I disagree with this. I think this misconception is one of the greatest fuels for the baby parrot myth. Baby birds don't love anyone. They are just a naive, helpless creature that eats and poops. The fact that some (not even the case with a lot of poorly raised ones) don't bite does not mean that they love anyone. So many buyers get fooled into thinking that baby bird likes them just cause they were able to get their hands all over it at the store. NO!
Agreed that you cannot touch or pick up most adult parrots (at rescues, homes, etc). That is the true nature of wild parrots. Just by chance some of them bond to people and allow this and others can be taught by training. However, that naive helpless baby sitting in a tank at a store isn't deciding that it will comply because it likes you. Heck, it's probably not thinking of anything besides being hungry for the next feeding. That baby doesn't walk over and step up onto your hand by itself of its own will. It just stands at the bottom of the tank doing nothing. Yet humans walk in and scoop it up with their hands and the helpless naive baby does not even know or think to resist. It doesn't bite you like most older parrots would out of self defense in the same case.
This lack of resistance isn't love. It's the human misinterpreting helplessness and lack of resistance for rational complainance. We know it's a lie because most of those babys grow up to bite the same humans that thought the bird loved them when they first saw it as a baby.

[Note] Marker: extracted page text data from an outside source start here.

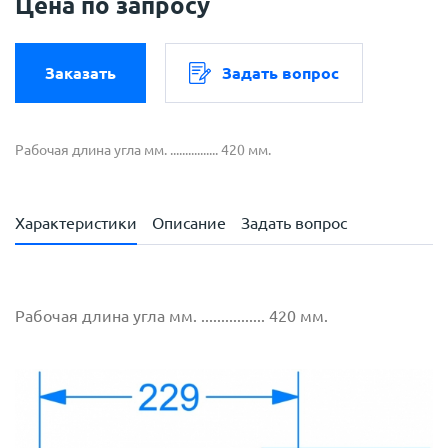
Цена по запросу
Заказать
Задать вопрос
Рабочая длина угла мм. ................ 420 мм.
Характеристики
Описание
Задать вопрос
Рабочая длина угла мм. ................ 420 мм.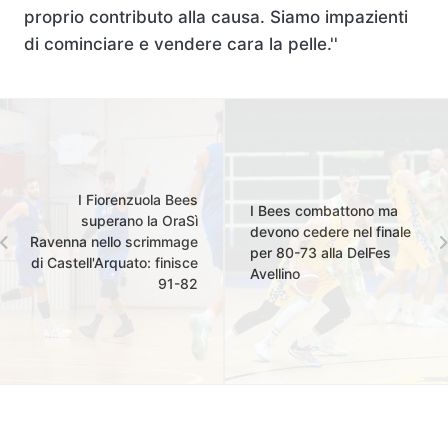
proprio contributo alla causa. Siamo impazienti
di cominciare e vendere cara la pelle.''
I Fiorenzuola Bees
I Bees combattono ma
superano la OraSì
devono cedere nel finale
Ravenna nello scrimmage
per 80-73 alla DelFes
di Castell'Arquato: finisce
Avellino
91-82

I can't necessarily confirm the relationship my parrots have to me to be love but what I can say is that they will all deliberately make a voluntary uncoerced effort to put themselves onto me. If I stick my hand into one of their cages, they will make the effort to climb down from wherever they are to put themselves onto my hand. Or from out of the cage they will fly over to me. Sometimes they will bow their head to be scratched and sometimes for nothing else than to hang out.
The baby in the store does none of this. It is like a stuffed animal. It just stands there, allowing the human to do to it what he wants and be under the illusion that this is reciprocated love. The human will even go so far as to think the bird chose him. Silly, isn't it? To take the inexperienced lack of resistance of a 3 month baby and interpret all these things for it?
When the baby grows up and actually develops a mind of its own, people don't know what to do with the wild animal that it is and either neglect it or dump it at a rescue. I guess that baby love did not mean anything after all. You cannot expect such a helpless, undeveloped, inexperienced child to be mentally capable of making a life choice such as "choosing you." Certainly you can choose the bird but the bird isn't mature enough or equipped to make a binding long term choice itself. It can easily change its mind the next day. It's like a toddler changing his mind about his favorite color from time to time. It's not something you would expect to necessarily stick for life.
The relationship with a parrot is what you make it. This is why it doesn't make so big a difference whether you get it as a baby or an adult. It's going to be a heck of a lot of work and a journey in either case. The only difference is whether there will be a naive one year window where the bird allows you to secure a good relationship for the adulthood or screw it all up.